Now, pressure is, according to the definition, just the ratio of force to the area of surface it is exerted on:
$$
p = \frac{F}{A}
$$
Thus, the pressure of a gas put into a container would just be the force exerted by the molecules of the gas onto the walls of the container, averaged over the total area of the walls.
A: For simplicity if we take a single collision between a molecule of gas moving perpendicular to a wall of the vessel we see there is a change in momentum of $2mv$ where $m$ is the molecule's mass and v is its speed, assumed constant, and this is equal to the impulse provided by the wall equal to  $F\delta t$ where $F$ is the force on the molecule due to the wall and $\delta t$ is the time over which it acts.

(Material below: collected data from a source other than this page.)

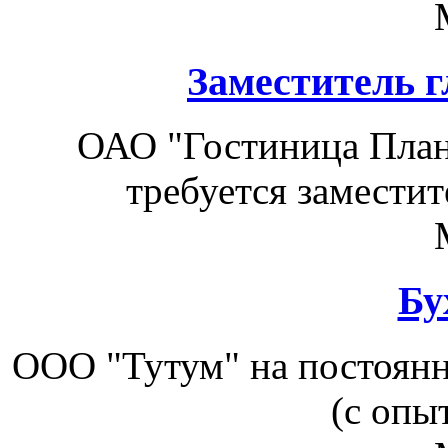
Заместитель г
ОАО "Гостиница План
требуется заместит
Бу
ООО "Тутум" на постоянн
(с опы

The problem is for a single molecule we don't know $\delta t$. This is where the kinetic theory breaks down unless you are able to make the assumption that we can consider the force due to the wall acting continuously over a longer time period $T$ and over that time period we look at the total change in momentum of the particle due to the wall. If we know that the the distance between opposite walls of the vessel is $L$ then clearly in time $T$ we have approximately $Tv/2L$ collisions and hence a total momentum change of $$2mvTv/2L=Tmv^2/L=FT.$$ Cancelling the $T$ we get $F=mv^2/L$. And this is the starting point for the full derivation of the gas laws since pressure is defined as force per unit area $=F/L^2$ and taking the vessel to be a cube with sides $L$ we have pressure on the wall due to the molecule (by Newton's second law since the wall is not moving given by $$P=mv^2/L^3=mv^2/V=kT/V$$ for some constant $k$, where $T$ is the temperature of the gas defined to be proportional to the average kinetic energy of the gas molecules.